Radiotherapy and surgery are the standard local treatments for lung cancer brain metastases (BMs). However, limited studies focused on the effects of radiotherapy and surgery in lung cancer BMs with ...poor prognosis factors.
We retrospectively analyzed 714 patients with lung cancer BMs. Analyses of overall survival (OS) and risk factors for OS were assessed by the log-rank test and Cox proportional hazard model.

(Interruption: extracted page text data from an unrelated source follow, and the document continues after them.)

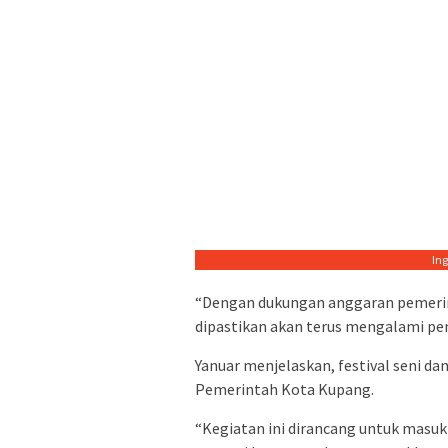
In
“Dengan dukungan anggaran pemerint
dipastikan akan terus mengalami pen
Yanuar menjelaskan, festival seni d
Pemerintah Kota Kupang.
“Kegiatan ini dirancang untuk masu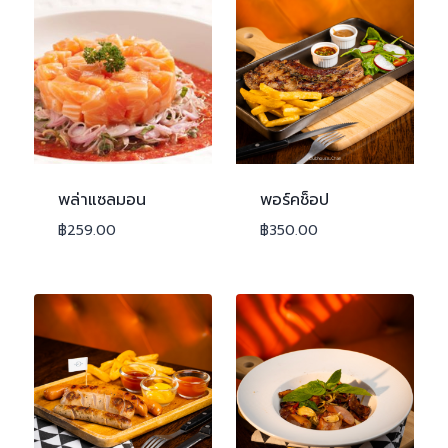
พล่าแซลมอน
พอร์คช็อป
฿
259.00
฿
350.00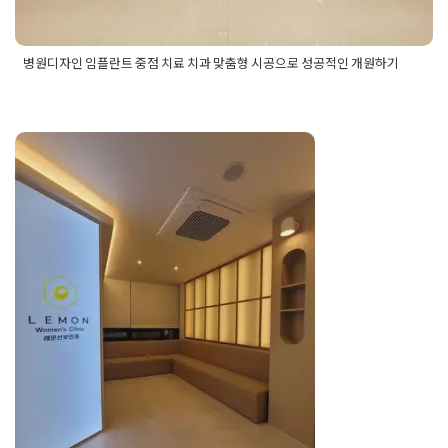
병원디자인 임플란트 중점 치료 치과 맞춤형 시공으로 성공적인 개원하기
Posted in
병원인테리어
Tagged
개원디자인
,
개원인테리어
,
개
원인테리어디자인
,
병원개원디자인
,
병원개원인테리어
,
병원디
자인
,
병원인테리어
,
임플란트중점치료치과디자인
,
임플란트중
점치료치과인테리어
,
임플란트치과디자인
,
임플란트치과인테리
어
,
치과개원디자인
,
치과개원인테리어
,
치과디자인
,
치과맞춤형
평택병원인테리어 안정감이
디자인
,
치과맞춤형인테리어
,
치과인테리어
느껴지는 산부인과 디자인설
계
Posted on
2024년 3월 23일
by
DOPAMIN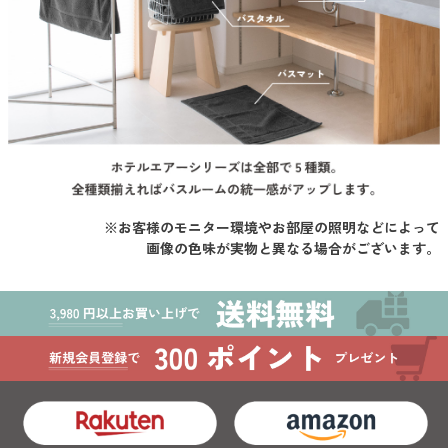
※お客様のモニター環境やお部屋の照明などによって
画像の色味が実物と異なる場合がございます。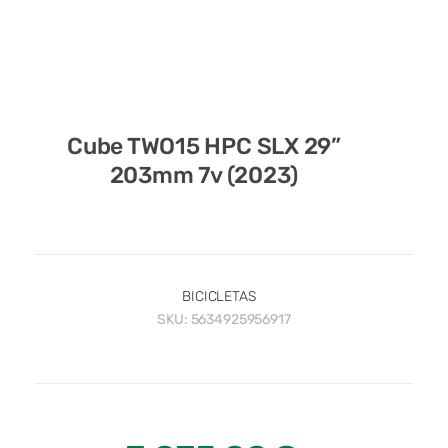
Cube TWO15 HPC SLX 29”
203mm 7v (2023)
BICICLETAS
SKU:
5634925956917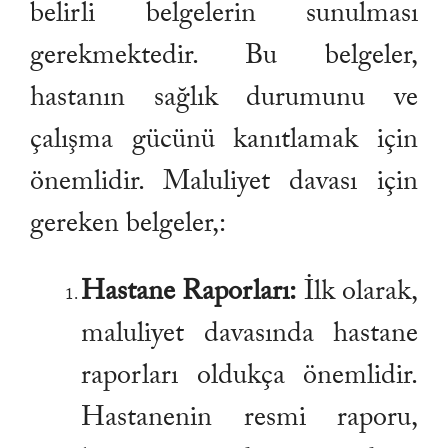
belirli belgelerin sunulması
gerekmektedir. Bu belgeler,
hastanın sağlık durumunu ve
çalışma gücünü kanıtlamak için
önemlidir. Maluliyet davası için
gereken belgeler,:
Hastane Raporları:
İlk olarak,
maluliyet davasında hastane
raporları oldukça önemlidir.
Hastanenin resmi raporu,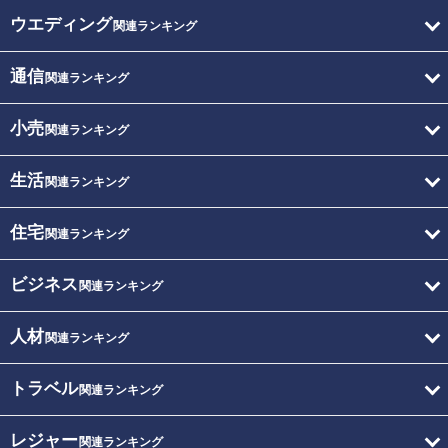
ウエディング
関連ランキング
通信
関連ランキング
小売
関連ランキング
生活
関連ランキング
住宅
関連ランキング
ビジネス
関連ランキング
人材
関連ランキング
トラベル
関連ランキング
レジャー
関連ランキング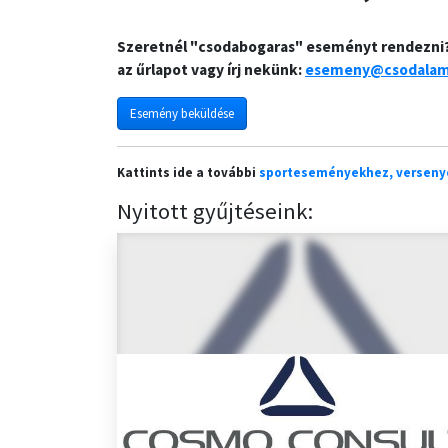
Szeretnél "csodabogaras" eseményt rendezni? B
az űrlapot vagy írj nekünk:
esemeny@csodalam
Esemény beküldése
Kattints ide a további
sporteseményekhez, verseny
Nyitott gyűjtéseink: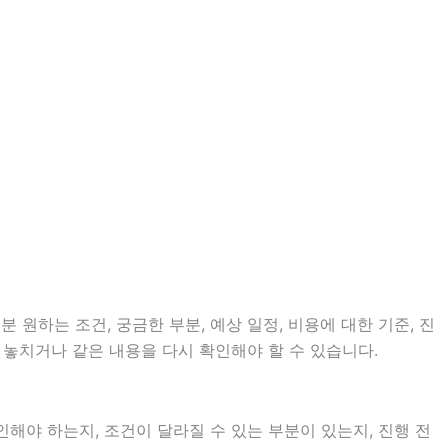
 원하는 조건, 궁금한 부분, 예상 일정, 비용에 대한 기준, 진
 놓치거나 같은 내용을 다시 확인해야 할 수 있습니다.
야 하는지, 조건이 달라질 수 있는 부분이 있는지, 진행 전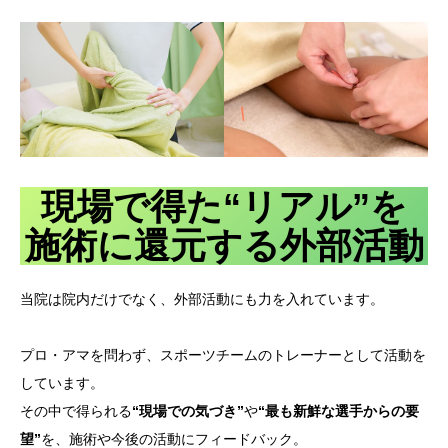
現場で得た“リアル”を
施術に還元する外部活動
当院は院内だけでなく、外部活動にも力を入れています。
プロ・アマを問わず、スポーツチームのトレーナーとして活動を
しています。
その中で得られる
“現場での気づき”
や
“最も新鮮な選手からの要
望”
を、施術や今後の活動にフィードバック。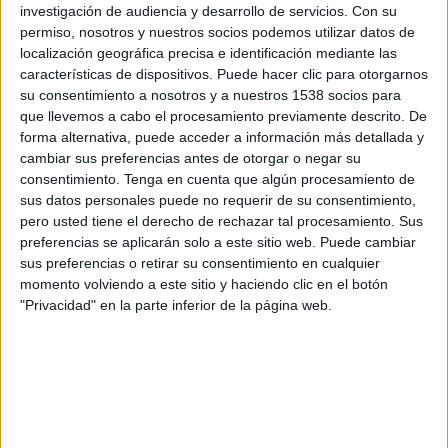
Canal por confirmar
investigación de audiencia y desarrollo de servicios.
Con su
permiso, nosotros y nuestros socios podemos utilizar datos de
Sábado, 03/10/2026
localización geográfica precisa e identificación mediante las
características de dispositivos. Puede hacer clic para otorgarnos
20:45
UEFA Nations League
su consentimiento a nosotros y a nuestros 1538 socios para
Fase de grupos
que llevemos a cabo el procesamiento previamente descrito. De
forma alternativa, puede acceder a información más detallada y
España
cambiar sus preferencias antes de otorgar o negar su
República Checa
consentimiento.
Tenga en cuenta que algún procesamiento de
sus datos personales puede no requerir de su consentimiento,
Canal por confirmar
pero usted tiene el derecho de rechazar tal procesamiento. Sus
preferencias se aplicarán solo a este sitio web. Puede cambiar
sus preferencias o retirar su consentimiento en cualquier
momento volviendo a este sitio y haciendo clic en el botón
"Privacidad" en la parte inferior de la página web.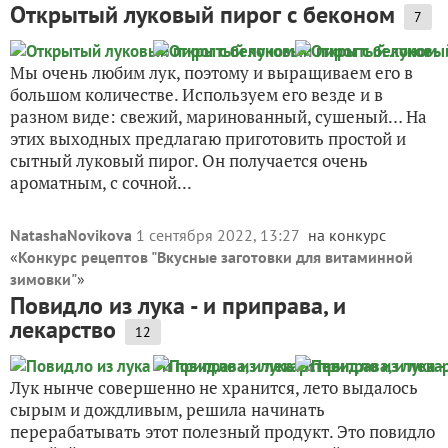
Открытый луковый пирог с беконом
7
Мы очень любим лук, поэтому и выращиваем его в
большом количестве. Используем его везде и в
разном виде: свежий, маринованный, сушеный… На
этих выходных предлагаю приготовить простой и
сытный луковый пирог. Он получается очень
ароматным, с сочной...
NatashaNovikova
1 сентября 2022, 13:27
на конкурс
«
Конкурс рецептов "Вкусные заготовки для витаминной
зимовки"
»
Повидло из лука - и приправа, и
лекарство
12
Лук нынче совершенно не хранится, лето выдалось
сырым и дождливым, решила начинать
перерабатывать этот полезный продукт. Это повидло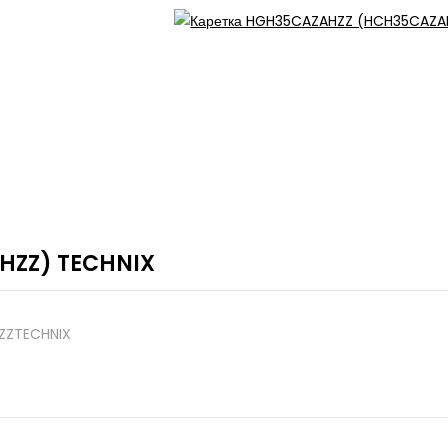
HZZ) TECHNIX
ZZTECHNIX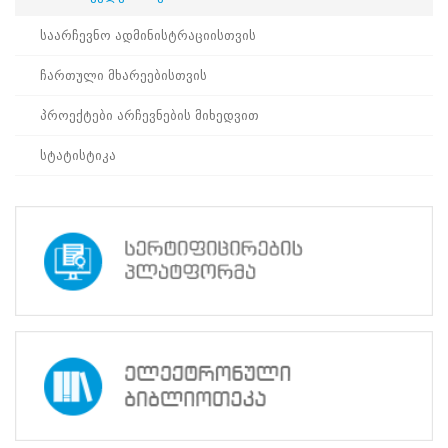
საარჩევნო
სერვისები.
საარჩევნო ადმინისტრაციისთვის
პედაგოგები
ასევე
ჩართული მხარეებისთვის
პრაქტიკაში
გაეცნენ
პროექტები არჩევნების მიხედვით
ელექტრონული
აპარატებით
კენჭისყრის
სტატისტიკა
პროცესის
მიმდინარეობას
და
მონაწილეობა
მიიღეს
იმიტირებულ
არჩევნებში.
სამოქალაქო
განათლების
პედაგოგებმა
პოზიტიურად
შეაფასეს
პროექტი,
რომელიც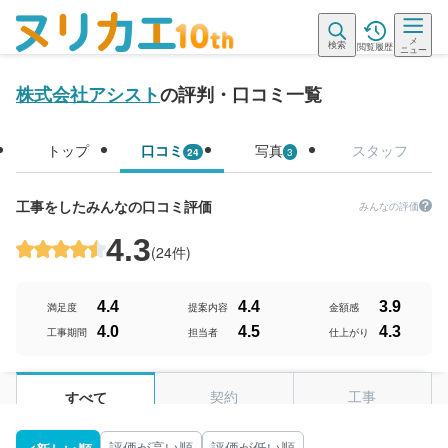
メ
検索
閲覧履歴
ニュー
株式会社アシスト
の評判・口コミ一覧
トップ
口コミ
写真
スタッフ
24
3
工事をしたみんなの口コミ評価
みんなの評価
4.3
(
24件
)
4.4
4.4
3.9
満足度
提案内容
金額感
4.0
4.5
4.3
工事期間
担当者
仕上がり
契約
工事
すべて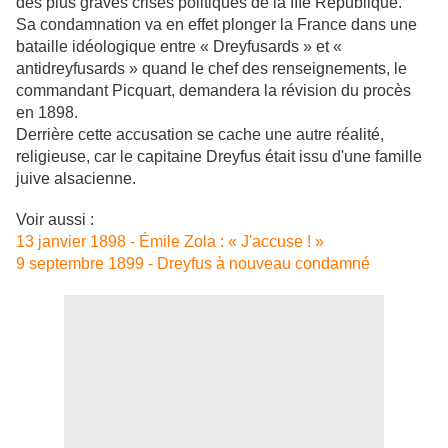
des plus graves crises politiques de la IIIe République.
Sa condamnation va en effet plonger la France dans une
bataille idéologique entre « Dreyfusards » et «
antidreyfusards » quand le chef des renseignements, le
commandant Picquart, demandera la révision du procès
en 1898.
Derrière cette accusation se cache une autre réalité,
religieuse, car le capitaine Dreyfus était issu d'une famille
juive alsacienne.
Voir aussi :
13 janvier 1898 - Émile Zola : « J'accuse ! »
9 septembre 1899 - Dreyfus à nouveau condamné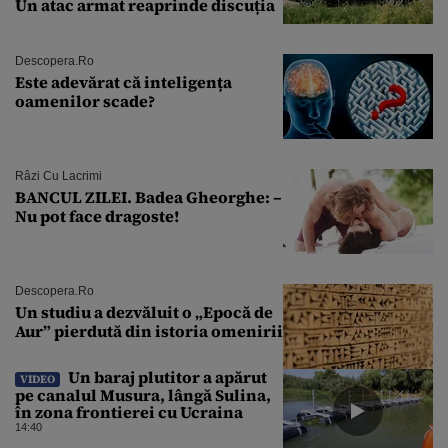
Un atac armat reaprinde discuția
Descopera.ro
Este adevărat că inteligența
oamenilor scade?
Râzi Cu Lacrimi
BANCUL ZILEI. Badea Gheorghe: –
Nu pot face dragoste!
Descopera.ro
Un studiu a dezvăluit o „Epocă de
Aur” pierdută din istoria omenirii
Un baraj plutitor a apărut
VIDEO
pe canalul Musura, lângă Sulina,
în zona frontierei cu Ucraina
14:40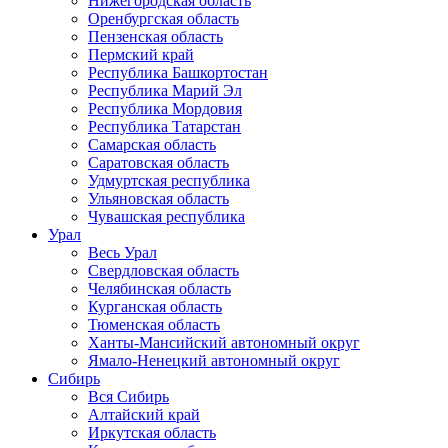
Нижегородская область
Оренбургская область
Пензенская область
Пермский край
Республика Башкортостан
Республика Марий Эл
Республика Мордовия
Республика Татарстан
Самарская область
Саратовская область
Удмуртская республика
Ульяновская область
Чувашская республика
Урал
Весь Урал
Свердловская область
Челябинская область
Курганская область
Тюменская область
Ханты-Мансийский автономный округ
Ямало-Ненецкий автономный округ
Сибирь
Вся Сибирь
Алтайский край
Иркутская область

Age ≥ 65 years, a Karnofsky Performance Scale (KPS) score ≤ 70, anaplastic large-cell lymphoma kinase (ALK)/epidermal growth factor receptor (EGFR) wild type, and extracranial metastases were related to poor prognosis. Patients were stratified according to these poor prognosis factors. In patients with the ALK/EGFR wild type, whole brain radiotherapy (WBRT), stereotactic radiosurgery (SRS), and surgery improved the OS of patients. WBRT and SRS were the independent protective factors for OS. In patients with extracranial metastases, patients who received WBRT plus SRS or WBRT alone had longer OS than those who did not receive radiotherapy. WBRT plus SRS and WBRT were the independent protective factors for OS.
Radiotherapy and surgery are associated with improved survival for lung cancer BMs with the ALK/EGFR wild type. Radiotherapy is associated with improved survival in lung cancer BMs with extracranial metastases.